In 2009, we received 712 requests for remediation assistance throughout the city. The assistance
needed varied: sold tax liens; threatened mortgage and tax foreclosures; contractor scams, and more.
Specifically,
338 cases with $109,850,000 in mortgage debt received preliminary consultation.
Of these:
137 received loan modifications
81 cases are pending lender decision
52 cases are awaiting initial lender response
48 cases were referred to legal services
A critical factor which has turned the tide in the homeowner’s favor is the increased numbers of
government funded foreclosure counselors. These counselors provide a vigilant check on the
remarkably clumsy efforts of lenders, loan “servicers” (who provide the routine management of the
mortgages) and investors to modify their poorly originated unaffordable loans. Today, counselors and
homeowners also have at their disposal court mandated lender and homeowner remediation
conferences. Most homeowners are still not aware they have the right to these conferences if a
foreclosure notice is filed. The courts now more frequently are a referee to ensure that homeowners
are no longer bullied by lenders and that they get an opportunity to demonstrate how a more affordable
mortgage payment can help them keep their home. Given these conferences, there is a need for
homeowners to be adequately prepared to consider their options. Homeowner preparation for
conferences has fallen heavily on legal aid groups and experienced foreclosure counseling agencies
like Parodneck.
Finally, the Department made a significant reorganization of its staff in order to more actively intervene
in the community and to identify seniors hiding from the shame of defaulting loans. We increased our
home visits and set up regular clinics close to ground zero for foreclosures.

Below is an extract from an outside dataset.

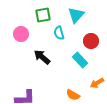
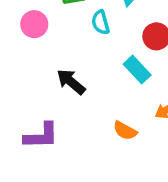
black arrow: (42, 57) -> (71, 82), moved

Our staff has maintained
the capacity to fully equip senior s with a home repairs strategy for through SCHAP and for treating
their household balance sheets through budgeting, credit counseling, and mortgage modifications.
New staff includes Octavia Brown, an Intake Coordinator, with the skills to triage cases from deferred
and emergency home repair needs to significant financial distress cases. Joining Gerald Carter, who
has 25 years of mortgage, debt, and credit repair counseling is Noemi Aviles. Ms Aviles is bilingual,
has over 20 years of credit and underwriting experience in banking industry, and has counseled and
presented dozens of cases on behalf of clients for loss mitigation outcomes which lower mortgage
payments. We are also now well versed in the Home Affordable Mortgage Program and stay current
through conference calls with regulators and our participation in national and regional advocacy efforts.
HDFC (Housing Development Fund Company) Support Program
Although our commitment to this important part of the affordable housing sector remains, we provided
no financial assistance to HDFC's in 2009. However, we have been called by several HDFCs seeking
advice and technical assistance. One such building is a cooperative in Upper Manhattan -- a typical
mature, post-regulatory period, tenant cooperative, purchased from the city by the residents about two
decades ago. It was in need of repairs and upgrades, with the dilemma of having a mix of older, fixed
income residents who paid $250 each for their co-op shares, and a newer generation of shareholders
who paid upwards of $100,000 for their shares. Obviously, the expectations and needs of these two
disparate groups are often difficult to reconcile -- attempting to balance between maintaining
affordability and utilizing the market to solve short-term problems. This problem is especially difficult
when the only way to remain affordable in the long term is to accept City money, which comes with
strings that could effectively reduce the market value of apartments by 50% or more. We are also
involved with many of our CATCH-affiliated HDFCs, looking to provide an infusion of capital since it has
been 15 to 20 years since the last upgrades were done.
Board of Directors
The board’s structure and membership remained unchanged during 2009.